Wednesday, September 29, 2021

Riding through Vermont

 

The long meadows grew

sunshine early autumn gold

melted gently with the breeze,

and the roads sunk and sang

in quiet, languid drowsiness.

 

And the Adirondacks,

the Green Mountains,

and the gleaming lake,

again in the shades of blue,

wove the horizons as new,

 

laced in their timeless clasp

and vows of love to last—

one another each would woo.

And there on the way below

the canopy of colored trees

 

on the road quaint and thin—

a gossamer of Summer Indian

made to catch and play and plunk

light’s beams on its single string,

a random beauty guardant smile

 

there strummed and larked about,

splashing into eyes bewitching art,

its ancient spell—Artemisian charm,

cast to remember that September by—

spurring its rider-preys into poem’s sounds.
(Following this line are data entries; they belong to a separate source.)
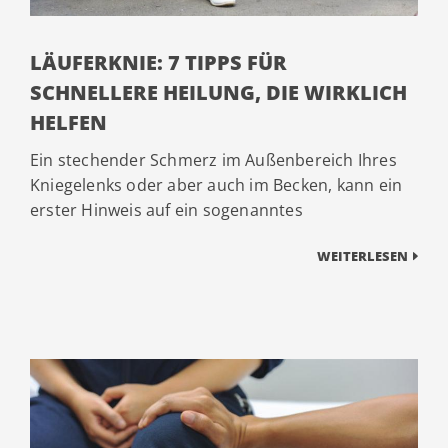
LÄUFERKNIE: 7 TIPPS FÜR
SCHNELLERE HEILUNG, DIE WIRKLICH
HELFEN
Ein stechender Schmerz im Außenbereich Ihres
Kniegelenks oder aber auch im Becken, kann ein
erster Hinweis auf ein sogenanntes
WEITERLESEN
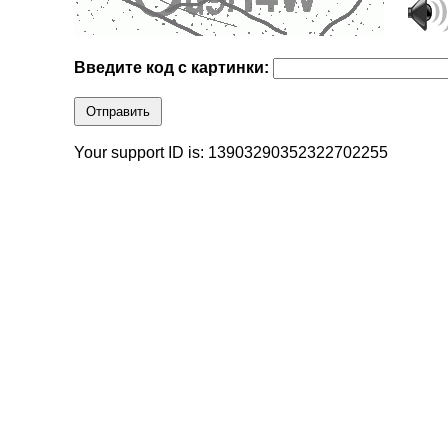
Введите код с картинки:
Отправить
Your support ID is: 13903290352322702255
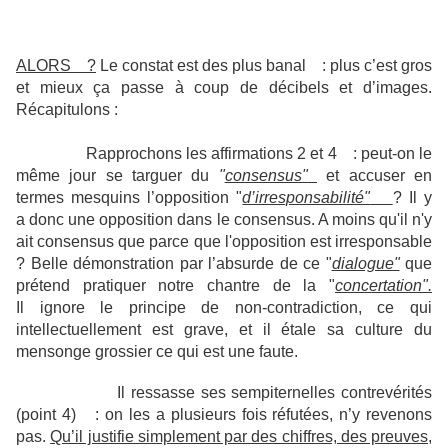
ALORS ?
Le constat est des plus banal : plus c’est gros
et mieux ça passe à coup de décibels et d’images.
Récapitulons :
Rapprochons les affirmations 2 et 4 : peut-on le
même jour se targuer du
"
consensus"
et accuser en
termes mesquins l’opposition "
d’irresponsabilité"
? Il y
a donc une opposition dans le consensus. A moins qu'il n'y
ait consensus que parce que l'opposition est irresponsable
?
Belle démonstration par l’absurde de ce "
dialogue"
que
prétend pratiquer notre chantre de la "
concertation".
Il ignore le principe de non-contradiction, ce qui
intellectuellement est grave, et il étale sa culture du
mensonge grossier ce qui est une faute.
Il ressasse ses sempiternelles contrevérités
(point 4) : on les a plusieurs fois réfutées, n’y revenons
pas.
Qu’il justifie simplement par des chiffres, des preuves,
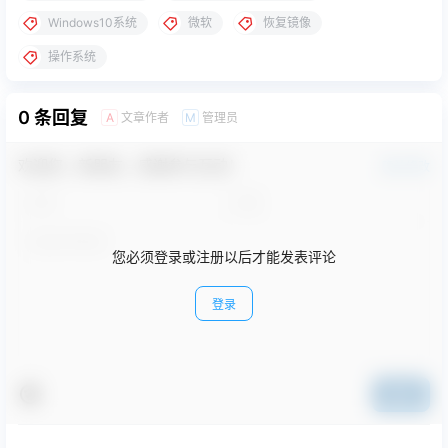
Windows10系统
微软
恢复镜像
操作系统
0 条回复
文章作者
管理员
A
M
欢迎您，新朋友，感谢参与互动！
确认修改
您必须登录或注册以后才能发表评论
登录
提交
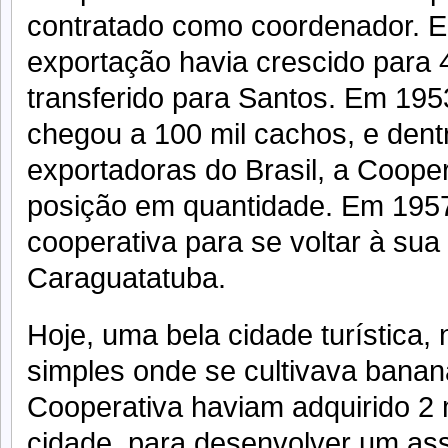
contratado como coordenador. 
exportação havia crescido para 4
transferido para Santos. Em 195
chegou a 100 mil cachos, e den
exportadoras do Brasil, a Coope
posição em quantidade. Em 1957
cooperativa para se voltar à sua
Caraguatatuba.
Hoje, uma bela cidade turística,
simples onde se cultivava bana
Cooperativa haviam adquirido 2 
cidade, para desenvolver um a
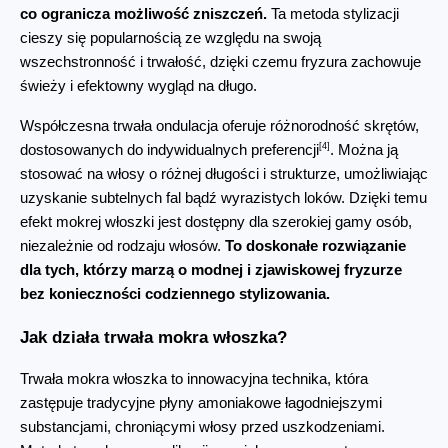
co ogranicza możliwość zniszczeń.
 Ta metoda stylizacji 
cieszy się popularnością ze względu na swoją 
wszechstronność i trwałość, dzięki czemu fryzura zachowuje 
świeży i efektowny wygląd na długo.
Współczesna trwała ondulacja oferuje różnorodność skrętów, 
[4]
dostosowanych do indywidualnych preferencji
. Można ją 
stosować na włosy o różnej długości i strukturze, umożliwiając 
uzyskanie subtelnych fal bądź wyrazistych loków. Dzięki temu 
efekt mokrej włoszki jest dostępny dla szerokiej gamy osób, 
niezależnie od rodzaju włosów. 
To doskonałe rozwiązanie 
dla tych, którzy marzą o modnej i zjawiskowej fryzurze 
bez konieczności codziennego stylizowania.
Jak działa trwała mokra włoszka?
Trwała mokra włoszka to innowacyjna technika, która 
zastępuje tradycyjne płyny amoniakowe łagodniejszymi 
substancjami, chroniącymi włosy przed uszkodzeniami.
Saturday, September 4, 2021

In Remembrance of Su Shih

 

Lo, poem is a trace of heart,

its beat, and rhyme

that lace the air

into ordered strains.

 

Lo, poem is a trace of heart

that elicits the elusive

beings’ inner patterns.

From time’s locking eclipse.

 

See-through responsiveness

by which the heart and its song

endure, riding on the tranquility

of a lighthearted leaf with a bit of writing.

 

Behold on this note—

Su Shih—born into a common

family from the less educated,

who never ceased to criticize

 

an unjust government

for which he spent most of life

in exile in the provinces

and was nearly executed

 

and whose wife burned

many of his poems on a river boat;

He is the side of the mountain

that welcomes Morning Sun,

 

wandering like water

in between one’s leaves and lives

and their sparkling gleams—

souls’ mirrored, spotted glimpse

 

by ch’an stillness—recluse search—

deities’ canvas—

and its paths and doors and windows,

giving himself to them over—and over.

 

Thus like mellifluous tea when it is poured,

spreading open and pure

both the guest and the host

while a moment and the immortal 

 

come and meet and stay

and like water and its flash

ascending in natural, inherent consent

            in joy to depth and clarity,

 

like morning clouds and mist

rinsed and cleansed

of the acrid and the base:

which poems purify the soul as well?

 

That perennial lay is the parent of mine.

That tranquil lightness of the egret’s flight.

Why, isn’t poetry a timeless trace of heart?

“First across the snow—on a river bridge”?